Content starts
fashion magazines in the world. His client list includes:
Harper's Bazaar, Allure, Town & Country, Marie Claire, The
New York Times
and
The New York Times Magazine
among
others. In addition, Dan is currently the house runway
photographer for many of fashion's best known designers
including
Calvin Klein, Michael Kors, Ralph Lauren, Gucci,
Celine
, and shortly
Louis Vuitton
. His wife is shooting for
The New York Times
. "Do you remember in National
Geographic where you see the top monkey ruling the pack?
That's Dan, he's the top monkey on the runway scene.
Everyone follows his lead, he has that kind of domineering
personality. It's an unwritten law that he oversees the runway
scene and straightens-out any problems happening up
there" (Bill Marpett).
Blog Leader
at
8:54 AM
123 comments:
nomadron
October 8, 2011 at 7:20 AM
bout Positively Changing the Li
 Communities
Content ends
:: HOW TO COMPLETE THIS TASK ::
Your task is to reproduce each entry exactly.

:: ANSWER TO THIS PROBLEM ::
fashion magazines in the world. His client list includes:
Harper's Bazaar, Allure, Town & Country, Marie Claire, The
New York Times
and
The New York Times Magazine
among
others. In addition, Dan is currently the house runway
photographer for many of fashion's best known designers
including
Calvin Klein, Michael Kors, Ralph Lauren, Gucci,
Celine
, and shortly
Louis Vuitton
. His wife is shooting for
The New York Times
. "Do you remember in National
Geographic where you see the top monkey ruling the pack?
That's Dan, he's the top monkey on the runway scene.
Everyone follows his lead, he has that kind of domineering
personality. It's an unwritten law that he oversees the runway
scene and straightens-out any problems happening up
there" (Bill Marpett).
Blog Leader
at
8:54 AM
123 comments:
nomadron
October 8, 2011 at 7:20 AM
bout Positively Changing the Li
 Communities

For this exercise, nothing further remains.